O colégio foi fundado em 1937, como a primeira escola pública e tinha o nome de Grupo Escolar de Londrina. Em 1958 ele abrigou as Faculdades de Filosofia, Ciências e Letras e a Faculdade de Direito, as primieras escolas de ensino superior da cidade. Em 1962 o Grupo Escolar recebeu o nome de Colégio Hugo Simas.
A preservação das linhas arquitetônicas, segundo a assessoria do Instituto de Desenvolvimento Educacional do Paraná (Fundepar), será mantida em todas as escolas atendidas pelo projeto. No Hugo Simas a área de preservação corresponde ao bloco da Rua Pio XII, os demais anexos foram construídos depois. Segundo a engenheira Valdenice Tolari Pedroso, o projeto não exigiu um levantamento histórico aprofundado como o que foi feito em outras escolas atendidas pelo mesmo programa.
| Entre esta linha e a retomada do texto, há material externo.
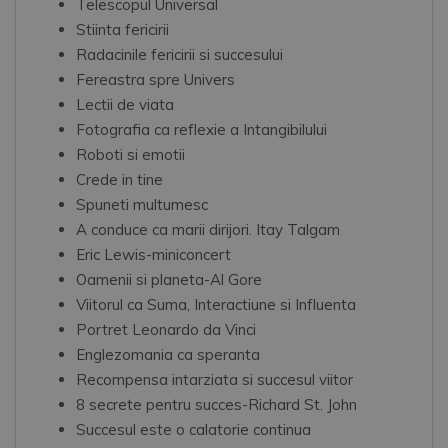
Telescopul Universal
Stiinta fericirii
Radacinile fericirii si succesului
Fereastra spre Univers
Lectii de viata
Fotografia ca reflexie a Intangibilului
Roboti si emotii
Crede in tine
Spuneti multumesc
A conduce ca marii dirijori. Itay Talgam
Eric Lewis-miniconcert
Oamenii si planeta-Al Gore
Viitorul ca Suma, Interactiune si Influenta
Portret Leonardo da Vinci
Englezomania ca speranta
Recompensa intarziata si succesul viitor
8 secrete pentru succes-Richard St. John
Succesul este o calatorie continua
Isso porque o prédio não sofreu grandes alterações em outras reformas. ‘‘A escola possui uma linha moderna para a época em que foi construída. A sua fachada está praticamente intacta’’, observa a engenheira.
A diretora do colégio, Ubiraci Lobo, completa a afirmação dizendo que várias discussões foram feitas na elaboração do projeto para que atendesse as necessidades da escola sem ferir sua arquitetura. O muro não será preservado e terá em seu lugar um gradio que, de acordo com o projeto, permitirá melhor visualização do estabelecimento de ensino. A pedido dos pais de alunos serão instalados toldos nas duas entradas da escola para garantir a segurança dos estudantes nos dias chuvosos. ‘‘O material escolhido (policarbonato), não interferirá na linha a ser preservada’’, assegura a engenheira.
Uma parte do Hugo Simas que foi demolido não pertencia a área de preservação. O anexo de dois andares, não possuia laje e a divisão era feita em madeira. No local está sendo levantado um prédio com três pavimentos.
A obra deve ser entregue com um pequeno atraso pois, segundo a construtora responsável pelas obras, estava previsto a transferência da escola para outro local para que ocorressem simultaneamente a construção do novo anexo e a restauração do prédio histórico. O atraso, entretanto, não deverá afetar o início do próximo ano letivo.